Friday, March 23, 2018

heading back home

There are 4 very large, probably not weight compliant suitcases sitting by our front door. Alarms are set for the ungodly hour of 3AM. Flight leaves at 6. By Sunday morning, we will be landing in Addis Ababa, Ethiopia!


flying, 4 years ago.

It's been 4 years since we last visited our children's homeland. 4 years ago seems like a different world. Lily had just turned 4. (And I mean just. We basically blew out the candles on her cake, then headed to the airport.) Daniel was about 1/2 the (enormous!) size he is now. Many things have happened in our family and in the world in those years. It seems like past time that we went back home.

The weeks leading up to tonight have been anxious ones. We are watching and waiting to see how the latest political upheaval in Ethiopia's government will be resolved.  So far, a restive peace seems to be holding steady.

When I was in my 20's, it seemed to be that I was always throwing a bunch of stuff in a suitcase and jetting off. Maybe I'm mis-remembering, but it seems that now that I'm in my 40's travel preparations cause me much more anxiety than in my care free (and kid free) days. I make lists weeks (months!) in advance, and over prepare and triple check and wake up worrying. This morning I drove frantically to our medical office to get a travel booster shot, the whole while thinking 'What am I DOING? I never used to worry about shots and getting sick while traveling and now I'm practically bringing an entire medicine cabinet in my suitcase!'

Sigh. Worrying, always useless and never easy to stop doing.

However, now the bags are packed and (miraculously) zipped up and the kids are sleeping or pretending to sleep and the fridge is empty, the plants watered, the coffee pot and toaster unplugged and there is simply nothing else to do on my to do list.

So here are my hopes- whispered aloud through the dark to the universe.

Let there be peace in our country as well as the one we travel to.
Let we all be healthy
Let this trip help us re-connect to each other and to our far away African family.
Let there be a moment of laughter that surprises all of us, together.
Let no one get sick from eating or drinking anything.
Let all the flights leave and arrive on time.
Let us get delightfully lost and discover some beautiful place together.

Wishing all of you safe travels, wherever you may be going tomorrow.

Sunday, March 4, 2018

lost in translation...

My husband and I just came home from seeing Black Panther. (Wakanda Forever!) This film is amazing, I'm sure I don't have to tell you, you've all seen it. Wow, the magic that can happen when we give voice to non only white, straight, male film-makers! There is, literally,  A WHOLE WORLD of movies waiting to be made. I'm here for ALL of it. Also, I'm down with any kind of Wakanda themed park experience adventure... whatever. Bring it.

But this isn't really a post about a movie. There are plenty of smart folks writing about this movie. Like this twitter thread about all the African influences on the costumes and body art.

It's just that it got me thinking about something I hadn't pondered in a while- about how much gets lost in translation, especially in international adoption. I'm also reading "The Grammar of God" which is about what is lost (and changed) in the translations of scripture from Hebrew to English. Fascinating!

Back to Black Panther for a moment: There is a scene in which Killmonger takes off his shirt to reveal his killing scars... which is an cultural image actually borrowed from the ritual scarification of the Surma tribe of Ethiopia as well as other African tribes.

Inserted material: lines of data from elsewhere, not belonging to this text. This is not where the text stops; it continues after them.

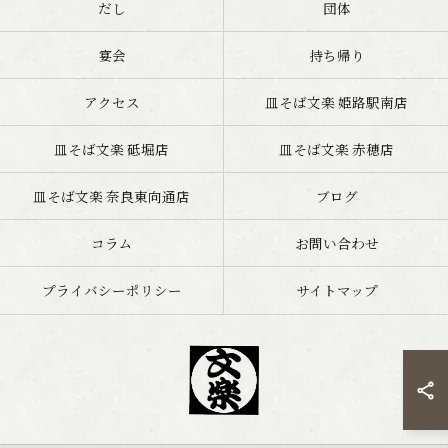
だし
団体
宴会
持ち帰り
アクセス
皿そば文楽 姫路駅南店
皿そば文楽 砥堀店
皿そば文楽 赤穂店
皿そば文楽 奈良東向通店
ブログ
コラム
お問い合わせ
プライバシーポリシー
サイトマップ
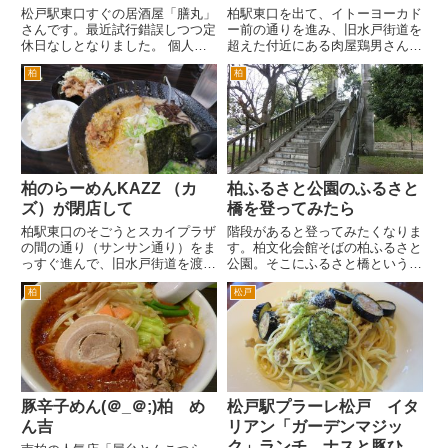
松戸駅東口すぐの居酒屋「膳丸」
柏駅東口を出て、イトーヨーカド
さんです。最近試行錯誤しつつ定
ー前の通りを進み、旧水戸街道を
休日なしとなりました。 個人経
超えた付近にある肉屋鶏男さんに
営のお店だと、やはり休みがない
行ってきました。東武バスイース
柏
柏
と厳しいですよね。 それでも
トの柏駅東口入口バス停そばにあ
お店のみなさんでやりくりして、
ります。隣りは、カレーの有名店
定休日をなくしました。その分営
ボンベイさんです。 多数の赤
業時間を短縮したようです。以
提灯に大きな文字で肉屋鶏男と
前...
い...
柏のらーめんKAZZ （カ
柏ふるさと公園のふるさと
ズ）が閉店して
橋を登ってみたら
柏駅東口のそごうとスカイプラザ
階段があると登ってみたくなりま
の間の通り（サンサン通り）をま
す。柏文化会館そばの柏ふるさと
っすぐ進んで、旧水戸街道を渡っ
公園。そこにふるさと橋というの
た右手のラーメンkazzカズさん
があります。 国道16号の桜台交
柏
松戸
が閉店していた。 閉店という
差点から手賀沼沿いの道路へとつ
か、行ったら違う店になってい
づく道を進むと柏ふるさと大橋と
た。 カズさんのリポートをア
いうのがあります。その真下付近
ップする前に閉店しちゃった。
が、柏ふるさと公園です。 そ...
最...
豚辛子めん(＠_＠;)柏 め
松戸駅プラーレ松戸 イタ
ん吉
リアン「ガーデンマジッ
ク」ランチ ナスと豚ひき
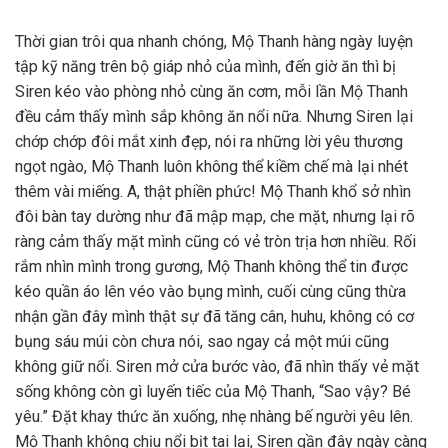
Thời gian trôi qua nhanh chóng, Mộ Thanh hàng ngày luyện
tập kỹ năng trên bộ giáp nhỏ của mình, đến giờ ăn thì bị
Siren kéo vào phòng nhỏ cùng ăn cơm, mỗi lần Mộ Thanh
đều cảm thấy mình sắp không ăn nổi nữa. Nhưng Siren lại
chớp chớp đôi mắt xinh đẹp, nói ra những lời yêu thương
ngọt ngào, Mộ Thanh luôn không thể kiềm chế mà lại nhét
thêm vài miếng. A, thật phiền phức! Mộ Thanh khổ sở nhìn
đôi bàn tay dường như đã mập mạp, che mặt, nhưng lại rõ
ràng cảm thấy mặt mình cũng có vẻ tròn trịa hơn nhiều. Rối
rắm nhìn mình trong gương, Mộ Thanh không thể tin được
kéo quần áo lên véo vào bụng mình, cuối cùng cũng thừa
nhận gần đây mình thật sự đã tăng cân, huhu, không có cơ
bụng sáu múi còn chưa nói, sao ngay cả một múi cũng
không giữ nổi. Siren mở cửa bước vào, đã nhìn thấy vẻ mặt
sống không còn gì luyến tiếc của Mộ Thanh, “Sao vậy? Bé
yêu.” Đặt khay thức ăn xuống, nhẹ nhàng bế người yêu lên.
Mộ Thanh không chịu nổi bịt tai lại, Siren gần đây ngày càng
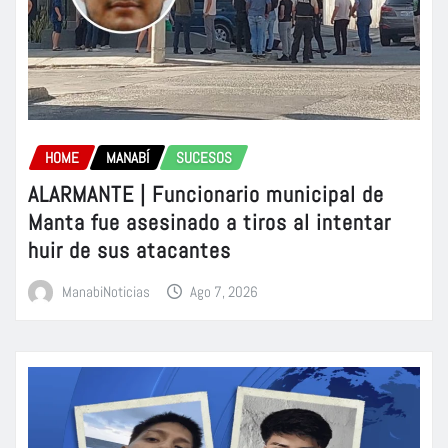
HOME
MANABÍ
SUCESOS
ALARMANTE | Funcionario municipal de
Manta fue asesinado a tiros al intentar
huir de sus atacantes
ManabiNoticias
Ago 7, 2026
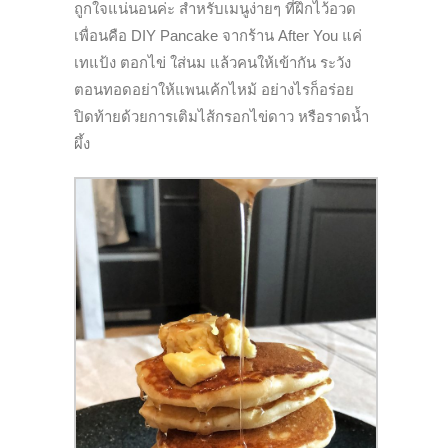
ถูกใจแน่นอนค่ะ สำหรับเมนูง่ายๆ ที่ฝึกไว้อวด
เพื่อนคือ DIY Pancake จากร้าน After You แค่
เทแป้ง ตอกไข่ ใส่นม แล้วคนให้เข้ากัน ระวัง
ตอนทอดอย่าให้แพนเค้กไหม้ อย่างไรก็อร่อย
ปิดท้ายด้วยการเติมไส้กรอกไข่ดาว หรือราดน้ำ
ผึ้ง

My Ethiopian children have scars on their bodies... not quite like the raised bumps of Killmonger, but clearly ritual scars, not the kind that occur with typical childhood injuries. Each time I've asked an Ethiopian about them, I've gotten a slightly different, vague answer. Most answers start with, it was done to help their eyes (or stomach)... and then the answers trail away as they realize that in English, they are making not any sense.

It's like it's untranslatable.

Here in America the thought that you would choose to injure or scar your child's skin for a health or cultural or religious reason is... well, it's unthinkable. * But, in other parts of the world, people see through different eyes. And in rural African communities in which there are no doctors or clinics or medicines, rituals and traditional healing are often a worried parent's only options.

My children's scars do not hurt or embarrass them. They are mildly curious about them, when they think about it. Which isn't very often. But I would like them to have some words about them, even inadequate ones, to use when they are grown and questions arise.

We have our own African adventure coming up in just a couple of weeks. We'll be returning to Ethiopia around Easter to see our family and travel a bit. Perhaps we'll find some more answers about the ritual scars on D and L, and why and how and when they were done. Perhaps not. Perhaps, like certain Hebrew phrases, there is no translation into American. We'll see...

Ethiopia
ኢትዮጵያ

*Even male circumcision is now under a lot of scrutiny and pressure.